La brune leva une main et planta un doigt dans la clavicule d’Aran.
Réelle.
« So, you’re real. And back. » ajouta-t-elle après quelques secondes de silence. Aran était bien là. Une vague de soulagement la traversa mais celle-ci ne fit guère l’affaire face à la colère qui sembla l’envahir beaucoup plus brutalement. « And you don’t even have a bruise to excuse yourself. » observa Bedelia, le regard affuté traçait la forme de la Sharp Eye avec attention, minutieuse, anxieuse d’y trouver la marque d’un quelconque traumatisme. Le sarcasme dont elle faisait preuve était motivé partiellement par la colère et l’inquiétude. Dehors, au-dessus du ranch, un oiseau croassant à outrance brisa le silence que l’Aes Sedai imposait. Elle se retenait de tout simplement se laisser traverser par sa nature emportée.
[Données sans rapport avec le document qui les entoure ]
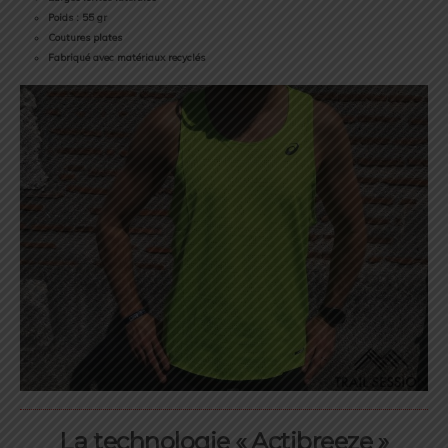
Poids : 55 gr
Coutures plates
Fabriqué avec matériaux recyclés
La technologie « Actibreeze »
« Where the fuck were you, Aran ? »
(c) oxymort
Lun 18 Nov 2024, 22:00
Forever is on my mind and I have just got to find a place I belong, one I have known.
Goodbye, so long! + Melody Gardot
Elle gardait le silence alors que Bedelia procédait comme à sa habitude. A peine le pas de la porte passé, elle laissait échapper un commentaire sur sa journée — commentaire bien étrange, d’ailleurs, parce que pourquoi parlait-elle de Lilith ? — avant même d’avoir fini d’enlever ses chaussures. Aran voulait poser la question, curieuse comme à son habitude, mais elle ravala les mots fermement. Non, ça ne serait pas aussi simple pour elle, malgré tous ses espoirs. Elle eut quelques secondes pour observer sa belle-sœur en secret, bien trop peu pour noter quoi que ce soit sur l’expression de l’Aes Sedai — les bougies n’aidaient pas. Quelques secondes, et Bedelia s’interrompait, les yeux directement placés sur Aran. Sans s’en rendre compte, elle retenait son souffle. Elle ne bougea pas d’un muscle, se tenant à moitié dans le foyer et à moitié dans le couloir avec une gêne évidente. Elle finit par croiser les bras sous les attentions de Bedelia, profondément mal à l’aise, et résistant difficilement l’envie de baisser le regard. L’Aes Sedai jeta son manteau sur le côté, et Aran se mordit la langue. Ca n’était pas la peine de mentionner la pièce d’échecs antique qui avait heurté le tapis en même temps que le tissu.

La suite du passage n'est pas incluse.